● INSTRUCTIONS FOR THE TASK:
Check each line of the entries. Copy the ones that contain the string "Tarn".

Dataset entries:
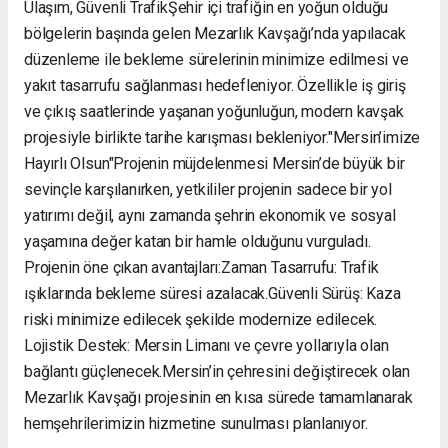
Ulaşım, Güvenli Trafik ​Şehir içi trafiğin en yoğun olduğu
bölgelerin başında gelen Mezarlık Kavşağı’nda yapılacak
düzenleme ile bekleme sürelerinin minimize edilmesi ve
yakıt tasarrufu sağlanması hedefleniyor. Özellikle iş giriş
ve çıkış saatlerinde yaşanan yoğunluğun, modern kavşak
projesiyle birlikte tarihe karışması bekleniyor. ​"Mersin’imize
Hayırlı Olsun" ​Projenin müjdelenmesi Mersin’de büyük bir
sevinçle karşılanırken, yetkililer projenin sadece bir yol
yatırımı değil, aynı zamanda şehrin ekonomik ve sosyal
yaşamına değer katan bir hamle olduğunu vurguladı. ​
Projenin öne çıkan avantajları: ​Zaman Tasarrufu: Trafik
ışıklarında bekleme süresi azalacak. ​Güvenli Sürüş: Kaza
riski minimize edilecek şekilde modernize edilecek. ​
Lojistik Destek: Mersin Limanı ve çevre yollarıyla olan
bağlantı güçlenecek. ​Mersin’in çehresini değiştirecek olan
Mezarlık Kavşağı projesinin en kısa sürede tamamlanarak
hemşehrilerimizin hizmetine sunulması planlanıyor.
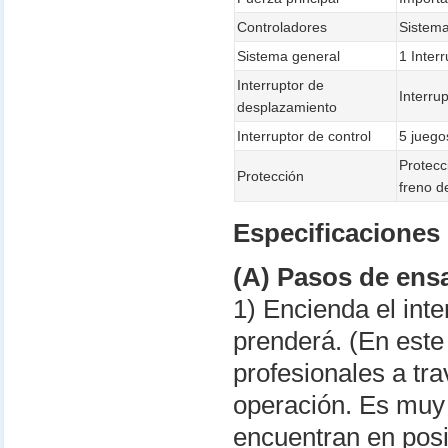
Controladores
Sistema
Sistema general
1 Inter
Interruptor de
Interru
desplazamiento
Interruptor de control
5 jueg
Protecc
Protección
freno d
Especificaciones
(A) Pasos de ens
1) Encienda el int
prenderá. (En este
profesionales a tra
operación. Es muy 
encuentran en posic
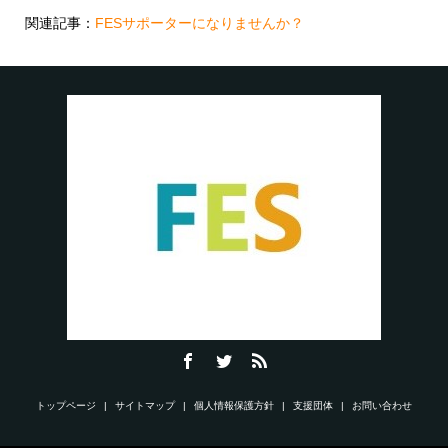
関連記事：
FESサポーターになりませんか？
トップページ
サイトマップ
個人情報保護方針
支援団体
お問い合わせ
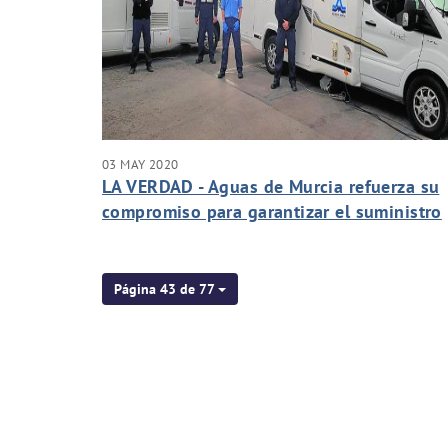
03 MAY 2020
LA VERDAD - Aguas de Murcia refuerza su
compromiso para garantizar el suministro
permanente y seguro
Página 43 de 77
...
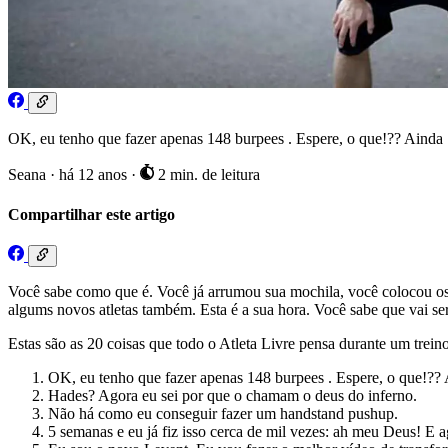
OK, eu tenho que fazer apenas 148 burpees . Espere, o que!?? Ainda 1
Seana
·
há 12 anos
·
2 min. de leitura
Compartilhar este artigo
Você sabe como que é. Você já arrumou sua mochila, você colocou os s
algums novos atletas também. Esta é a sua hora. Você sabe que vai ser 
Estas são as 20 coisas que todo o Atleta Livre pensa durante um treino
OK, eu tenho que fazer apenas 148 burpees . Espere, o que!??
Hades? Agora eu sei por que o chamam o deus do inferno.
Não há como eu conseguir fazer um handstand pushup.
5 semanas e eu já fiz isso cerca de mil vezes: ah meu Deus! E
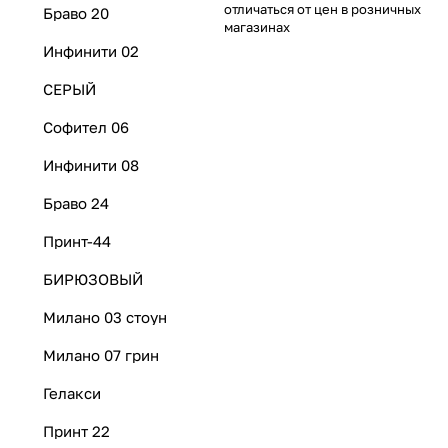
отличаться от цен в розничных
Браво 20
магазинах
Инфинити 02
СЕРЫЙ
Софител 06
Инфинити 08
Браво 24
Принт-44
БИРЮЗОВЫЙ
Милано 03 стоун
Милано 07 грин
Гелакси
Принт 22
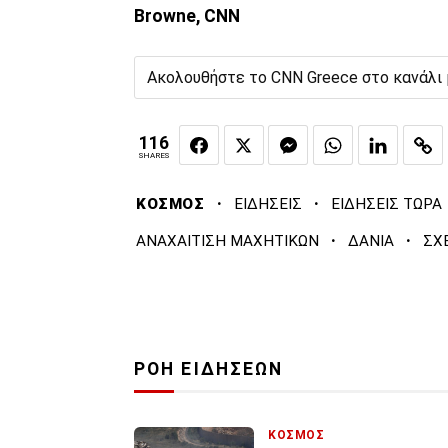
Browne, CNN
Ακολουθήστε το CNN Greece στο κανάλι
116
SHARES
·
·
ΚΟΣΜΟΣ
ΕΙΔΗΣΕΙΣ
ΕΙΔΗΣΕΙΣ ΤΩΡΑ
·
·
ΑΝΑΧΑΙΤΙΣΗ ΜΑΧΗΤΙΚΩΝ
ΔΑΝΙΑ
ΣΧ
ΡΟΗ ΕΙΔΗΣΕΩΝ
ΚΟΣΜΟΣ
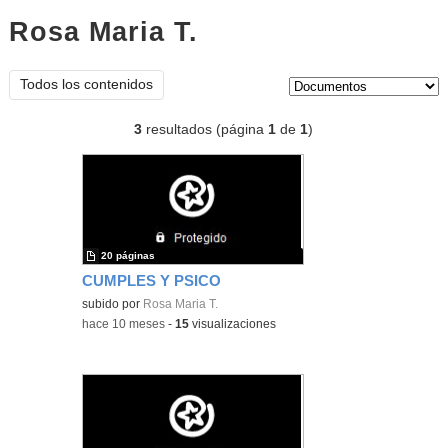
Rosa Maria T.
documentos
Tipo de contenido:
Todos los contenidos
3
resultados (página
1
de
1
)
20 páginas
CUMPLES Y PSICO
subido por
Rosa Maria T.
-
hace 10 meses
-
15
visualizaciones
* * *
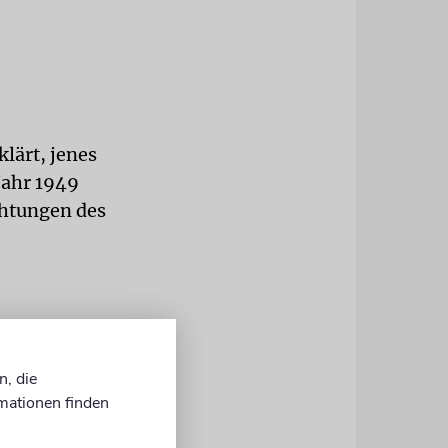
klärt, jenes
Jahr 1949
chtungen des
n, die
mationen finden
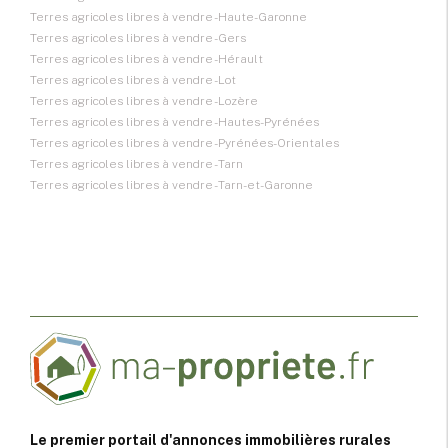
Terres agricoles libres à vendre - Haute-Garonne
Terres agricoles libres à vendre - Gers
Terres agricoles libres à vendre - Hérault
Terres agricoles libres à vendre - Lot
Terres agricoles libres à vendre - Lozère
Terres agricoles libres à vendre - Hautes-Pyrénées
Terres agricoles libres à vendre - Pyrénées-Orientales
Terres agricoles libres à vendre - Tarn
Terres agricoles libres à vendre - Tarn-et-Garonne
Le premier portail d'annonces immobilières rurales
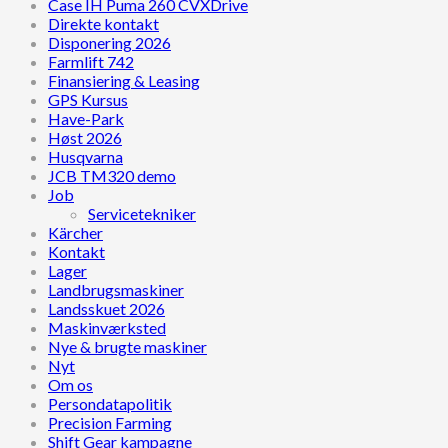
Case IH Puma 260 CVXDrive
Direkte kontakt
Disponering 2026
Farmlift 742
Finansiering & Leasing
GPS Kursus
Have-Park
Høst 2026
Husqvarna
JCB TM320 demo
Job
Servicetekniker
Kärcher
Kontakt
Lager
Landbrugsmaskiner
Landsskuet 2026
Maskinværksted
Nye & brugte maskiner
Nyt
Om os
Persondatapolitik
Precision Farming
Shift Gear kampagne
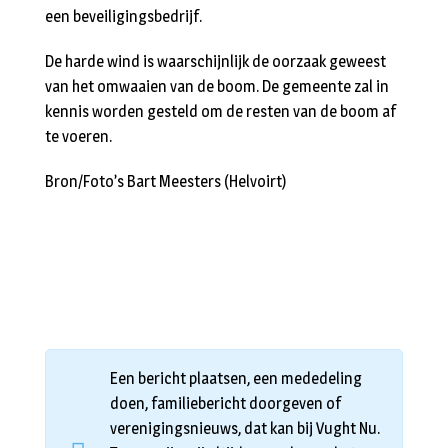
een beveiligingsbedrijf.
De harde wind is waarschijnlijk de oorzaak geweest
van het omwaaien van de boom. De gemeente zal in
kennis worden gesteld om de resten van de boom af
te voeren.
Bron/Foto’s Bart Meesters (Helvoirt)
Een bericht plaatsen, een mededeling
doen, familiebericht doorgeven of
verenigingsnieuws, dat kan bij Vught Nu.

● ANSWER SPACE:
Terres agricoles libres à vendre - Tarn
Terres agricoles libres à vendre - Tarn-et-Garonne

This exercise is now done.